Friday, March 18, 2011

"Keep Your Seat, Trash"--Review of Charles Portis' True Grit

During the publicity tour of the Coen Brothers' adaptation of True Grit , reviewers described Charles Portis as an unsung master of American letters. Being unfamiliar with Portis, I am surprised and delighted by the humor and wit found in his writing. Told from the perspective of precocious narrator Mattie Ross, the story juxtaposes the naivete of a headstrong girl with the violence and harshness of the unsettled west. Mattie and her pompous airs are inadvertently funny, especially when read against the harsh cynicism of her traveling companions Rooster Cogburn and Mr. LaBoeuf. Portis' style reflects the novel's landscape-bleak, harsh, sharp, yet on occasion beautiful and lyrical.

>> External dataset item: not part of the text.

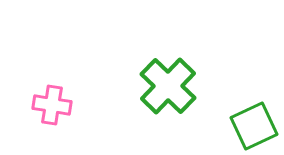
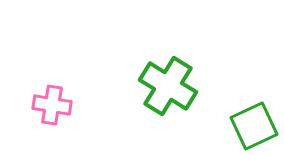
green cross: rotated 12 degrees counterclockwise
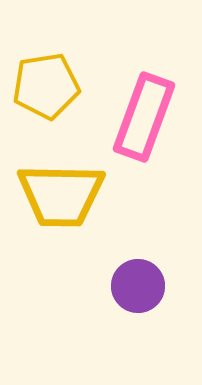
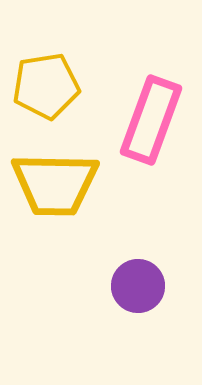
pink rectangle: moved 7 px right, 3 px down
yellow trapezoid: moved 6 px left, 11 px up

The novel touches on all the classic themes of the western: violence, loneliness, alienation. Despite the nihilism expressed by many of the characters, there are clear moments of heroism from unlikely sources, such as the iconic scene where Cogburn charges a phalanx of outlaw holding pistols in both hands and clenching the reins in his teeth. Cogburn's grudging admiration for Mattie Portis' "grit" evolves into stronger affection for the girl, a bond that challenges our normal understanding of standard archetypes found in the Western . Ultimately, True Grit is an exploration of friendship, and Portis leaves his readers wondering whether true understanding and friendship is possible in a selfish and cruel world. True Grit clearly belongs in any list of great westerns, and I think it should be considered on any list of important American novels.